Since June, 1971, however, the collective agreement has read as it now does. If it were not for Article 11(b), it would be quite clear that "the rate of class of service last performed", referred to in Article 15, is simply the basic rate of the class of service in which the employee last worked. In the instant case, that would be the basic rate for through freight service, which is the rate the Company used in calculating the grievor’s payment. Article 11(b), however, provides that in certain circumstances the basic rate is to be increased. Those circumstances obtained during the grievor’s last service prior to being held away from home terminal, so that he was paid at that increased rate for the service last performed. The question is whether "the rate of class of service last performed", in Article 15 means the rate for that class of service increased pursuant to Article 11(b).

In my view, there is an analogy to be drawn between the problem in this case and that which was before me in Case No. 343. There there was a claim for statutory holiday pay. The collective agreement provided for holiday pay equal to "the regular day’s pay of the job to which he is assigned." It was held that this was a reference to the employee’s classification, and that a shift premium, payable "for hours worked" should not be considered part of the holiday pay, even though the employee received that premium when he did in fact work on the holiday.
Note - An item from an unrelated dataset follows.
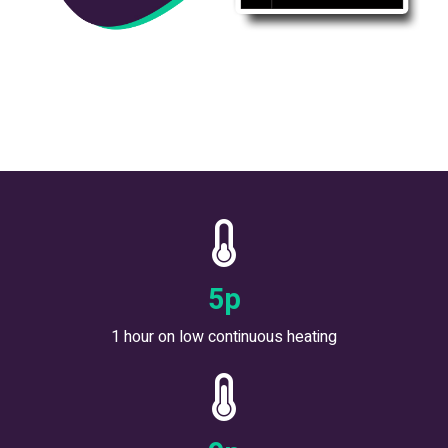
6
p
1 hour on low continuous heating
In the instant case, on the grievor’s "service last performed", he was entitled to an increase in the basic rate by reason of the number of cars hauled. That was a premium relating to the actual work performed. It did not involve a permanent alteration in the grievor’s basic rate, but simply an increase to it in respect of that particular trip. In my view, where Article 15 refers to the "rate of class of service last performed" it refers to the regular basic rate for such service and does not contemplate any increases which may have been made in respect of the actual work performed. It is the rate of the "class" of service which is referred to, and that rate appears clearly in Article 11(a).

For these reasons, it is my conclusion that the car step-up rate does not form part of the "rate of class of service last performed" referred to in Article 15. Accordingly, the grievance must be dismissed.